The attorney-general’s department argues the release of the unredacted document would have grave implications for Australia’s national security.
Mr Collaery’s submission to the High Court, obtained by the Human Rights Law Centre, says the assertion is “without foundation”.
Mr Collaery’s submission also calls parts of the prosecution’s case to keep the ruling secret “erroneous”.
An initial push to not have the judgment published was refused by an ACT court.
The Commonwealth then sought leave to have the High Court hear the case, but the court is yet to decide whether it will deliberate on the matter.
The judgment from ACT Chief Justice Helen Murrell which the Commonwealth is trying to stop being published in full derided the prosecution for seeking to have a trial conducted in secret.

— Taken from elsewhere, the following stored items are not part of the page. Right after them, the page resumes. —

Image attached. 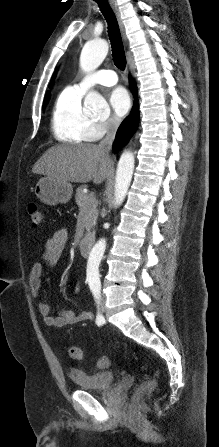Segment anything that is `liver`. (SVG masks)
Masks as SVG:
<instances>
[{
  "instance_id": "6515ba94",
  "label": "liver",
  "mask_w": 219,
  "mask_h": 447,
  "mask_svg": "<svg viewBox=\"0 0 219 447\" xmlns=\"http://www.w3.org/2000/svg\"><path fill=\"white\" fill-rule=\"evenodd\" d=\"M35 174L53 176L61 181L102 183L112 173V161L95 144H63L48 149L32 168Z\"/></svg>"
}]
</instances>
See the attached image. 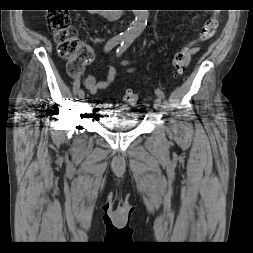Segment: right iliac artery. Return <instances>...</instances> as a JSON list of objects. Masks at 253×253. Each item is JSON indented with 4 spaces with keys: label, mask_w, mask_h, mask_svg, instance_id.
I'll list each match as a JSON object with an SVG mask.
<instances>
[{
    "label": "right iliac artery",
    "mask_w": 253,
    "mask_h": 253,
    "mask_svg": "<svg viewBox=\"0 0 253 253\" xmlns=\"http://www.w3.org/2000/svg\"><path fill=\"white\" fill-rule=\"evenodd\" d=\"M124 39L122 36H115L113 38H111L105 45L104 47V51L105 52H108L110 51L113 47H115L116 45H118L120 42H123ZM79 88H80V81H79V77H76V81L74 82V85H73V92L75 94L78 93L79 91Z\"/></svg>",
    "instance_id": "right-iliac-artery-1"
}]
</instances>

HRLC senior lawyer Kieran Pender said the continued pursuit of secrecy in the case “is a damning indictment of the Morrison government’s priorities”.
“Rather than enacting long-overdue reform to whistleblowing laws, the government has gone to the High Court to keep parts of a court judgment that said no to a secret trial itself secret,” he said.
“This latest court battle in the Collaery saga is simply perverse. Whistleblowers should be protected, not punished – and not prosecuted in secret trials.”
Mr Collaery is accused of unlawfully sharing classified information about the alleged bugging operation of the East Timor prime minister by Australian officials in 2004.